* [WHAT TO DO]: The reply should contain every line of the data, repeated exactly, and no pictures.

··· PROVIDED RECORDS

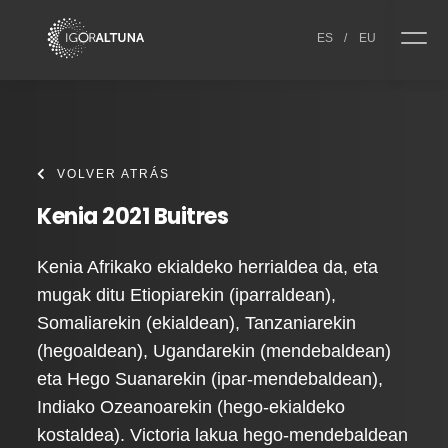
Skip to content
ES
/
EU
VOLVER ATRÁS
Kenia 2021 Buitres
Kenia Afrikako ekialdeko herrialdea da, eta
mugak ditu Etiopiarekin (iparraldean),
Somaliarekin (ekialdean), Tanzaniarekin
(hegoaldean), Ugandarekin (mendebaldean)
eta Hego Suanarekin (ipar-mendebaldean),
Indiako Ozeanoarekin (hego-ekialdeko
kostaldea). Victoria lakua hego-mendebaldean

······

* [REPLY TO THE EXERCISE]:
Skip to content
ES
/
EU
VOLVER ATRÁS
Kenia 2021 Buitres
Kenia Afrikako ekialdeko herrialdea da, eta
mugak ditu Etiopiarekin (iparraldean),
Somaliarekin (ekialdean), Tanzaniarekin
(hegoaldean), Ugandarekin (mendebaldean)
eta Hego Suanarekin (ipar-mendebaldean),
Indiako Ozeanoarekin (hego-ekialdeko
kostaldea). Victoria lakua hego-mendebaldean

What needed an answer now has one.